Shortly after the release of Ptolus, which Cook has often described as the culmination of his original ambitions for Malhavoc, he announced that he would be focusing on writing fiction and other unspecified forms of creative work, rather than role-playing games, for the foreseeable future.[10] White Wolf and Goodman Games announced his final RPG books. Monte Cook's World of Darkness, his own take on White Wolf's modern horror setting, was released at Gen Con 2007. From Goodman Games is Dungeon Crawl Classics: #50, Vault of the Iron Overlord, which was also targeted for the same Gen Con release.[11]
However, due to demand by fans reading his LiveJournal,[12] and posting their desires on the Malhavoc message boards, Monte Cook released one more RPG product in early 2008, The Book of Experimental Might.[13] This was quickly followed by The Book of Experimental Might II: Bloody, Bold and Resolute.[14]
Cook returned to Wizards of the Coast in 2011. On September 20, 2011, Mike Mearls announced that Cook would be taking over his "Legends & Lore" column for the Wizards of the Coast website.[15] In January 2012, it was revealed that Cook was to be the lead designer for the 5th edition of Dungeons & Dragons.[16] In April 2012, Cook announced his departure from Wizards of the Coast due to "differences of opinion with the company" but not "with [his] fellow designers".[17]
Cook co-founded Monte Cook Games, LLC with Shanna Germain in 2012,[18] which is a roleplaying game company that has produced Numenera, The Strange, The Cypher System Rulebook, Invisible Sun, and No Thank You, Evil! which went to press in Fall 2015 after a Kickstarter campaign raised over $100,000 to fund its publication.[19] [20]
Numenera is a Kickstarter-funded table-top RPG created by Cook, set a billion years in the future in a science fantasy and post-apocalyptic setting with streamlined rules that prioritize the story, the action, and the wild ideas. It raised over $500,000 (more than 25 times its goal of $20,000).[21] System playtesting was announced on October 30, 2012, and the game was released on August 14, 2013.[22] [23] Cook has stated that David "Zeb" Cook's (no relation) Planescape fantasy world was a significant influence on concepts in Numenera.[24]
The Ninth World of Numenera was also the setting for a 2013 release of the Thunderstone Advance deck-building game by Alderac Entertainment Group,[25] [26] as well as the 2017 video game , which was developed by InXile Entertainment after a successful Kickstarter campaign.[27]
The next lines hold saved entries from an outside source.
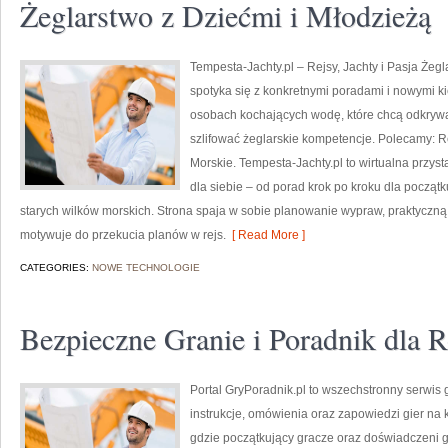
Żeglarstwo z Dziećmi i Młodzieżą
Tempesta-Jachty.pl – Rejsy, Jachty i Pasja Żegl
spotyka się z konkretnymi poradami i nowymi ki
osobach kochających wodę, które chcą odkryw
szlifować żeglarskie kompetencje. Polecamy: Rej
Morskie. Tempesta-Jachty.pl to wirtualna przysta
dla siebie – od porad krok po kroku dla początk
starych wilków morskich. Strona spaja w sobie planowanie wypraw, praktyczną
motywuje do przekucia planów w rejs.
[ Read More ]
CATEGORIES:
NOWE TECHNOLOGIE
Bezpieczne Granie i Poradnik dla 
Portal GryPoradnik.pl to wszechstronny serwis
instrukcje, omówienia oraz zapowiedzi gier na 
gdzie początkujący gracze oraz doświadczeni g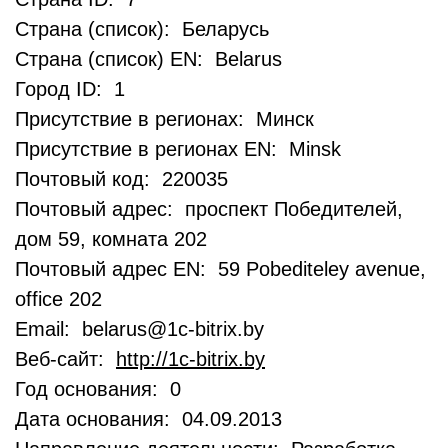
Страна (список): Беларусь
Страна (список) EN: Belarus
Город ID: 1
Присутствие в регионах: Минск
Присутствие в регионах EN: Minsk
Почтовый код: 220035
Почтовый адрес: проспект Победителей,
дом 59, комната 202
Почтовый адрес EN: 59 Pobediteley avenue,
office 202
Email: belarus@1c-bitrix.by
Веб-сайт:
http://1c-bitrix.by
Год основания: 0
Дата основания: 04.09.2013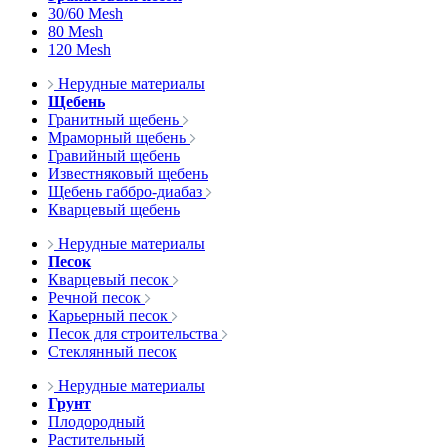
30/60 Mesh
80 Mesh
120 Mesh
Нерудные материалы
Щебень
Гранитный щебень
Мраморный щебень
Гравийный щебень
Известняковый щебень
Щебень габбро-диабаз
Кварцевый щебень
Нерудные материалы
Песок
Кварцевый песок
Речной песок
Карьерный песок
Песок для строительства
Стеклянный песок
Нерудные материалы
Грунт
Плодородный
Растительный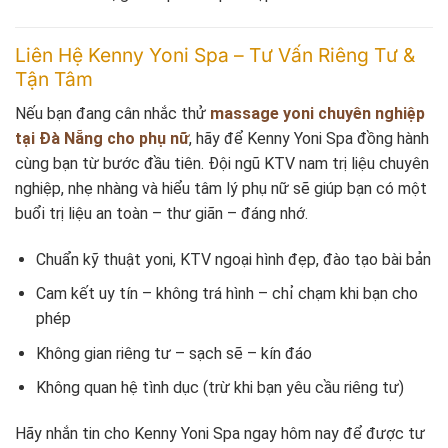
Liên Hệ Kenny Yoni Spa – Tư Vấn Riêng Tư &
Tận Tâm
Nếu bạn đang cân nhắc thử
massage yoni chuyên nghiệp
tại Đà Nẵng cho phụ nữ
, hãy để Kenny Yoni Spa đồng hành
cùng bạn từ bước đầu tiên. Đội ngũ KTV nam trị liệu chuyên
nghiệp, nhẹ nhàng và hiểu tâm lý phụ nữ sẽ giúp bạn có một
buổi trị liệu an toàn – thư giãn – đáng nhớ.
Chuẩn kỹ thuật yoni, KTV ngoại hình đẹp, đào tạo bài bản
Cam kết uy tín – không trá hình – chỉ chạm khi bạn cho
phép
Không gian riêng tư – sạch sẽ – kín đáo
Không quan hệ tình dục (trừ khi bạn yêu cầu riêng tư)
Hãy nhắn tin cho Kenny Yoni Spa ngay hôm nay để được tư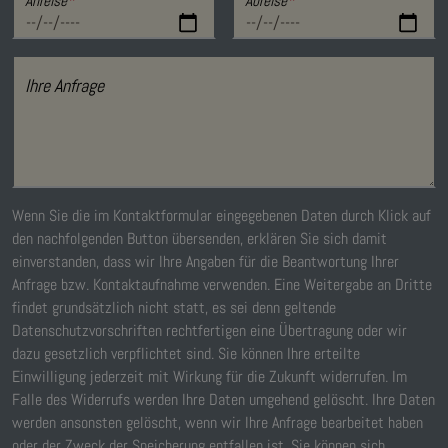
Ihre Anfrage
Wenn Sie die im Kontaktformular eingegebenen Daten durch Klick auf
den nachfolgenden Button übersenden, erklären Sie sich damit
einverstanden, dass wir Ihre Angaben für die Beantwortung Ihrer
Anfrage bzw. Kontaktaufnahme verwenden. Eine Weitergabe an Dritte
findet grundsätzlich nicht statt, es sei denn geltende
Datenschutzvorschriften rechtfertigen eine Übertragung oder wir
dazu gesetzlich verpflichtet sind. Sie können Ihre erteilte
Einwilligung jederzeit mit Wirkung für die Zukunft widerrufen. Im
Falle des Widerrufs werden Ihre Daten umgehend gelöscht. Ihre Daten
werden ansonsten gelöscht, wenn wir Ihre Anfrage bearbeitet haben
oder der Zweck der Speicherung entfallen ist. Sie können sich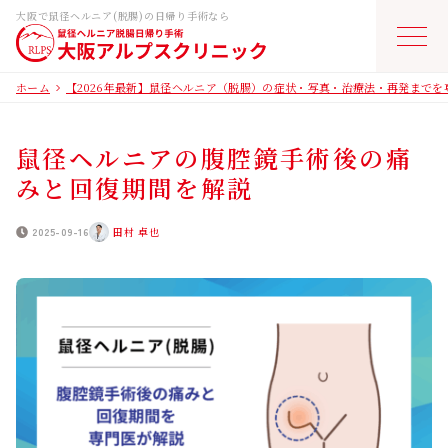
大阪で鼠径ヘルニア(脱腸)の日帰り手術なら
ホーム
【2026年最新】鼠径ヘルニア（脱腸）の症状・写真・治療法・再発までを
ホーム
鼠径ヘルニアの腹腔鏡手術後の痛
鼠径ヘルニアとは
みと回復期間を解説
日帰り手術・費用
2025-09-16
田村 卓也
医師紹介
当院について
よくあるご質問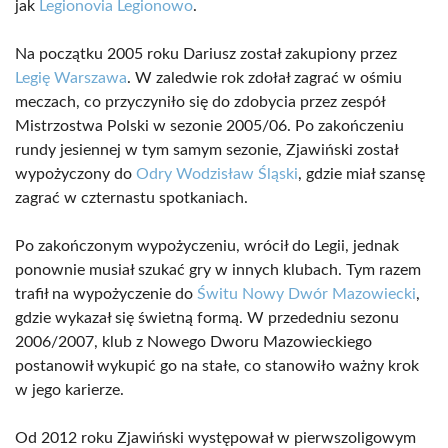
jak
Legionovia Legionowo
.
Na początku 2005 roku Dariusz został zakupiony przez
Legię Warszawa
. W zaledwie rok zdołał zagrać w ośmiu
meczach, co przyczyniło się do zdobycia przez zespół
Mistrzostwa Polski w sezonie 2005/06. Po zakończeniu
rundy jesiennej w tym samym sezonie, Zjawiński został
wypożyczony do
Odry Wodzisław Śląski
, gdzie miał szansę
zagrać w czternastu spotkaniach.
Po zakończonym wypożyczeniu, wrócił do Legii, jednak
ponownie musiał szukać gry w innych klubach. Tym razem
trafił na wypożyczenie do
Świtu Nowy Dwór Mazowiecki
,
gdzie wykazał się świetną formą. W przededniu sezonu
2006/2007, klub z Nowego Dworu Mazowieckiego
postanowił wykupić go na stałe, co stanowiło ważny krok
w jego karierze.
Od 2012 roku Zjawiński występował w pierwszoligowym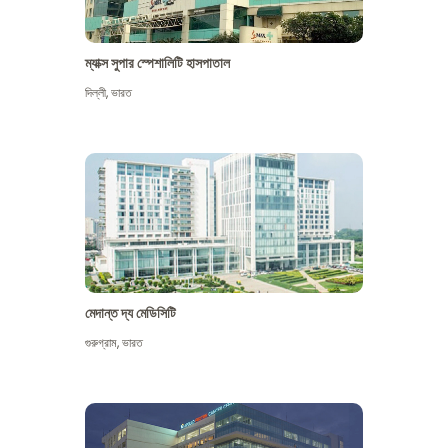
ম্যাক্স সুপার স্পেশালিটি হাসপাতাল
দিল্লী
,
ভারত
মেদান্ত দ্য মেডিসিটি
গুরুগ্রাম
,
ভারত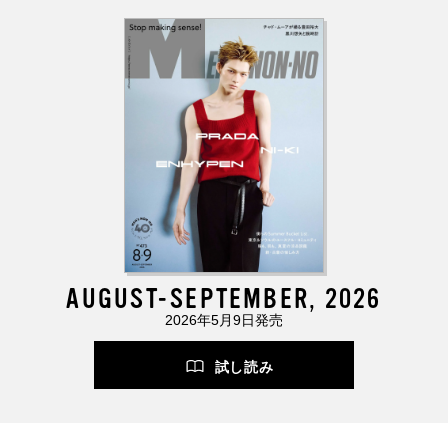
AUGUST-SEPTEMBER, 2026
2026年5月9日発売
試し読み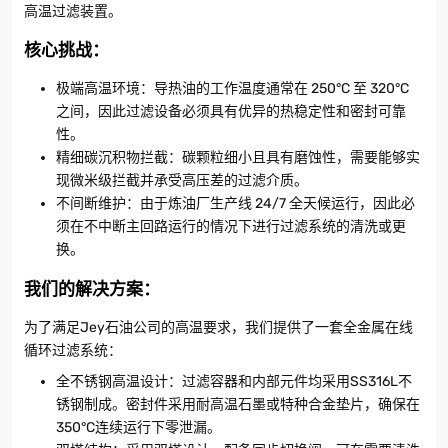
高温过滤装置。
核心挑战
：
极端高温环境：导热油的工作温度通常在 250°C 至 320°C
之间，因此过滤设备必须具有优异的热稳定性和密封可靠
性。
精细碳沉积物拦截：碳颗粒细小且具有磨蚀性，需要能够实
现微米级拦截并承受高压差的过滤介质。
不间断维护：由于炼油厂生产线 24/7 全天候运行，因此必
须在不中断主回路运行的情况下进行过滤系统的清洗或更
换。
我们的解决方案
：
为了满足Jey石油公司的高温要求，我们提供了一套全金属在线
循环过滤系统：
全不锈钢高温设计：过滤容器和内部元件均采用SS316L不
锈钢制成。密封件采用耐高温石墨或特种合金垫片，确保在
350°C连续运行下零泄漏。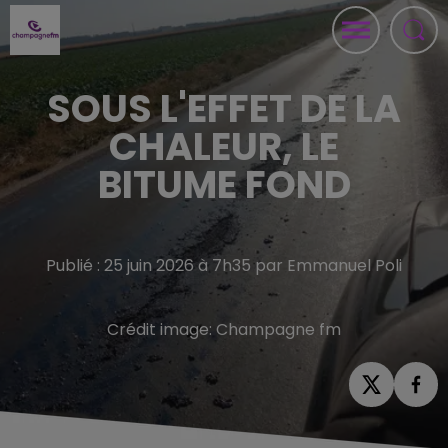
SOUS L'EFFET DE LA
CHALEUR, LE
BITUME FOND
Publié : 25 juin 2026 à 7h35 par Emmanuel Poli
Crédit image:
Champagne fm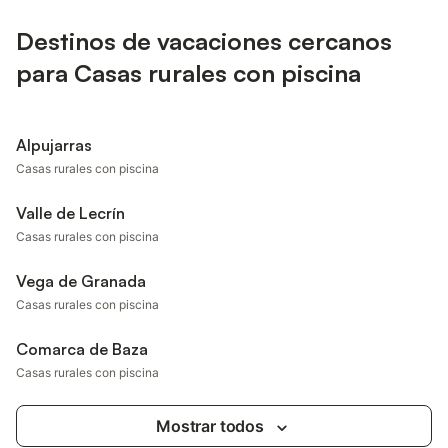
Destinos de vacaciones cercanos
para Casas rurales con piscina
Alpujarras
Casas rurales con piscina
Valle de Lecrín
Casas rurales con piscina
Vega de Granada
Casas rurales con piscina
Comarca de Baza
Casas rurales con piscina
Mostrar todos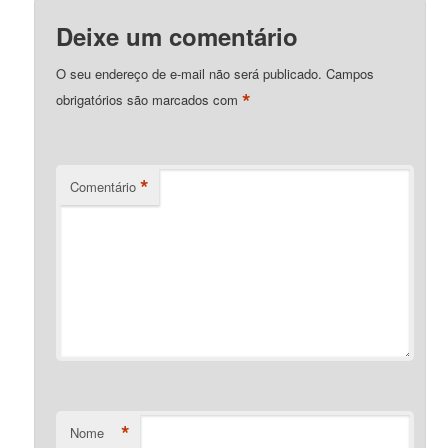
Deixe um comentário
O seu endereço de e-mail não será publicado.
Campos
*
obrigatórios são marcados com
*
Comentário
*
Nome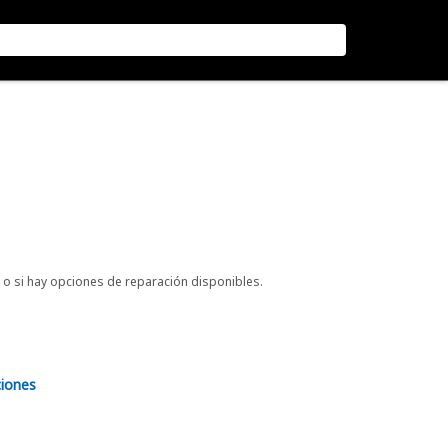
o si hay opciones de reparación disponibles.
ciones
The Strange is a Kickstarter-funded table-top RPG created by Cook and Bruce Cordell using the same Cypher System ruleset as Numenera. The game, which involves traveling through different worlds known as Recursions, was released in August 2014.[28]
Invisible Sun is a Kickstarter-funded table-top role-playing game created by Monte Cook Games, with a street date released of September 20, 2018. It is a surreal fantasy game with many game accessories.[29]
Stealing Stories for the Devil is a Kickstarter-funded table-top role-playing created by Monte Cook Games. It was released in February 2023.[30] It is billed as a reality-altering heist game, where player characters use different abilities to lie to reality. It is a boxed set with board game-like aspects.
Monte Cook is a graduate of the Clarion Science Fiction and Fantasy Writer's Workshop.[31] After graduating from the 1999 workshop, he has published the novels The Glass Prison and Of Aged Angels. He has also published short stories like "Born in Secrets" (in Amazing Stories), "The Rose Window" (in Realms of Mystery), and "A Narrowed Gaze" (in Realms of the Arcane). He also writes a continuing Call of Cthulhu fiction series, The Shandler Chronicles, in Game Trade Magazine.[32]
In the non-fiction genre, Cook has written The Skeptic's Guide to Conspiracies.[33]
Cook wrote dialogue for the MMORPG Marvel Heroes.
He was married to Sue Weinlein Cook, although they are now divorced.